"Touching This Leviathan": In The Belly of the Monster

AP Photo/Nick Ut

Midway through "Touching This Leviathan"—part chronicle on whale-watching, part literary criticism, part personal memoir—Seattle Pacific University writing professor Peter Wayne Moe writes that Moby Dick isn’t just a book about whaling. It is also “about reading, about writing, about a writer and his sources, about a writer learning to use the words those sources offer.”

Though more concise, more personally immediate, and more overtly theological than Melville’s classic, Touching This Leviathan matches much of that description. It is an illustration of Moe’s literary philosophies put into practice. Those philosophies include the idea that authentic originality occurs only through the discovery and re-application of something that already exists. Writers build on the work of their ancestors, using the same materials—words—that those ancestors passed down to us.

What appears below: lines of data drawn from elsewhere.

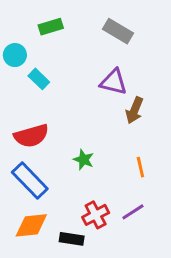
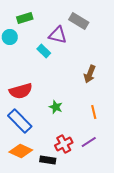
green rectangle: (51, 27) -> (25, 18), moved
cyan rectangle: (39, 79) -> (44, 51), moved
purple triangle: (114, 82) -> (58, 35), moved
orange diamond: (31, 225) -> (21, 151), turned 30

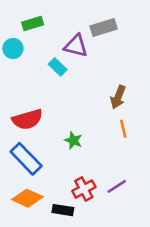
gray rectangle: (79, 21) -> (104, 27), turned -48
orange line: (94, 112) -> (123, 129), moved

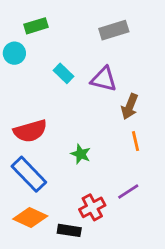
purple triangle: (76, 46) -> (104, 79), moved
purple line: (117, 186) -> (128, 192), moved

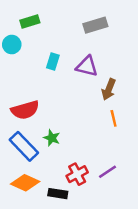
cyan rectangle: (63, 73) -> (53, 61), turned 63
green star: (81, 154) -> (52, 138), moved
purple line: (128, 192) -> (107, 172), moved

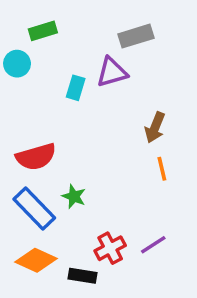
purple triangle: (87, 66) -> (112, 72), moved, turned -30

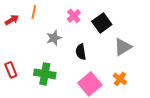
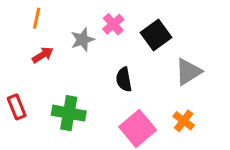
orange line: (34, 12) -> (37, 18), moved
red arrow: (12, 20) -> (43, 55), moved
gray star: (54, 38) -> (83, 40), moved

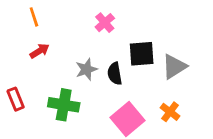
orange line: (37, 18) -> (34, 17), turned -30
black square: (156, 35) -> (142, 54), moved, turned 32
gray star: (83, 40) -> (86, 69), moved

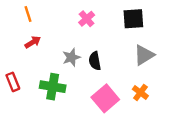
black square: (142, 54) -> (133, 19), moved

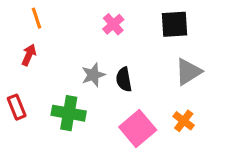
red arrow: (33, 42) -> (29, 55), moved, turned -35

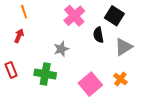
pink cross: (113, 24) -> (74, 16), size x1.5
black square: (174, 24) -> (114, 16), turned 36
black semicircle: (124, 79) -> (98, 35), moved

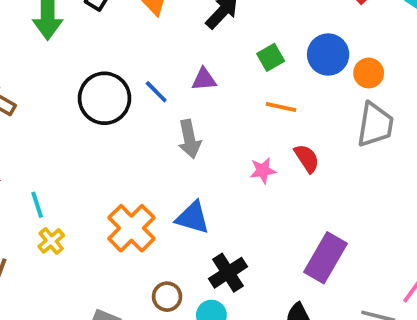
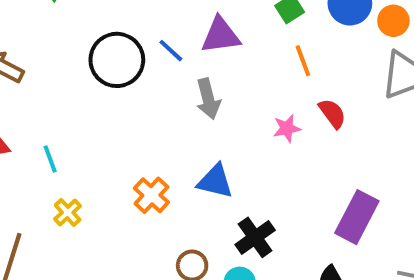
purple triangle: (204, 79) -> (220, 35), size x1.5
orange line: (281, 107) -> (303, 61), turned 60
cyan line: (37, 205) -> (50, 159), moved
orange cross: (131, 228) -> (151, 195), size x0.7

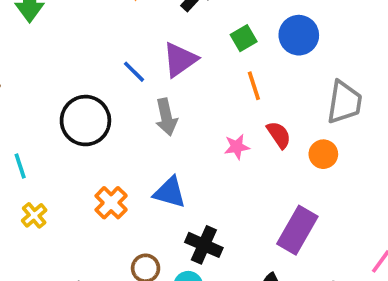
orange circle: (393, 21) -> (323, 154), moved
purple triangle: (220, 35) -> (180, 60), turned -30
black circle: (117, 60) -> (85, 121), moved
black cross: (255, 237) -> (204, 245), turned -33

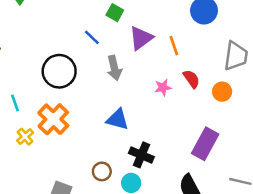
green square: (244, 38) -> (115, 13), moved, turned -30
purple triangle: (180, 60) -> (141, 38), moved
orange cross: (111, 203) -> (53, 119), moved, size x1.4

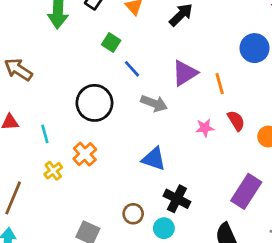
green square: (115, 13) -> (111, 42), moved
gray arrow: (114, 68) -> (154, 103), turned -60
orange cross: (53, 119) -> (85, 154), size x0.7

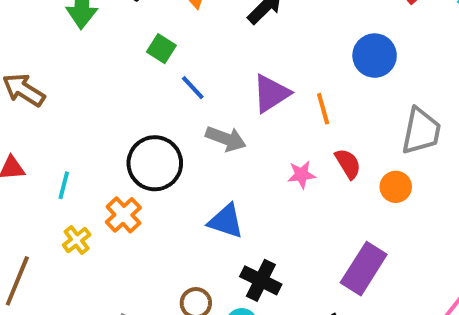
black circle: (94, 103) -> (155, 163), moved
cyan line: (45, 134) -> (64, 185), turned 30

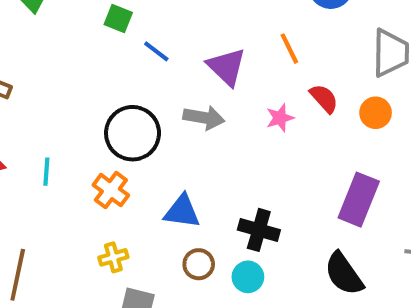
purple triangle: (271, 93) -> (227, 67), moved, turned -33
gray arrow: (226, 139) -> (204, 118), moved
blue triangle: (226, 221) -> (182, 211), moved
yellow cross: (77, 240) -> (113, 257), moved, turned 32

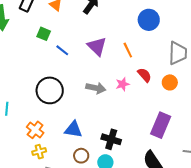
purple triangle: (227, 67) -> (97, 46), moved
gray arrow: (204, 118) -> (96, 88), moved
orange cross: (111, 190) -> (35, 130), moved

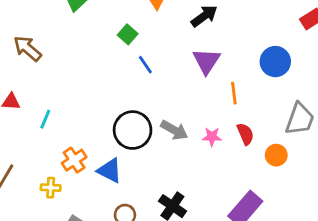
purple triangle: (97, 46) -> (206, 61), moved
black circle: (50, 90) -> (133, 130), moved
blue triangle: (73, 130) -> (110, 171), moved
yellow cross: (39, 152) -> (51, 188), moved

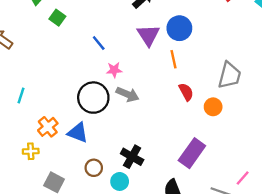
green square: (128, 34) -> (57, 18), moved
blue circle: (275, 62) -> (179, 28), moved
pink star: (212, 137) -> (114, 70), moved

Even the arrangements of those words are not as unique as some might think. Moe reminds us that Melville began Moby Dick with a list of passages collected from various literary sources—a chapter called “Extracts”—and that he ended the book with clauses and phrasing that he “borrowed” from authors writing before him. Melville “reads like a pirate,” Moe tells us, “pillaging from wherever he can.” He quotes a scholar who wrote that Moby Dick can be considered “the original product of the assimilation of many other books.”

“Saying something new isn’t a matter of inventing ideas from scratch, but of composing those gathered,” Moe explains, introducing the Roman rhetorical term inventio—not “inventing something out of nothing but finding something that already exists . . . and putting it to use.”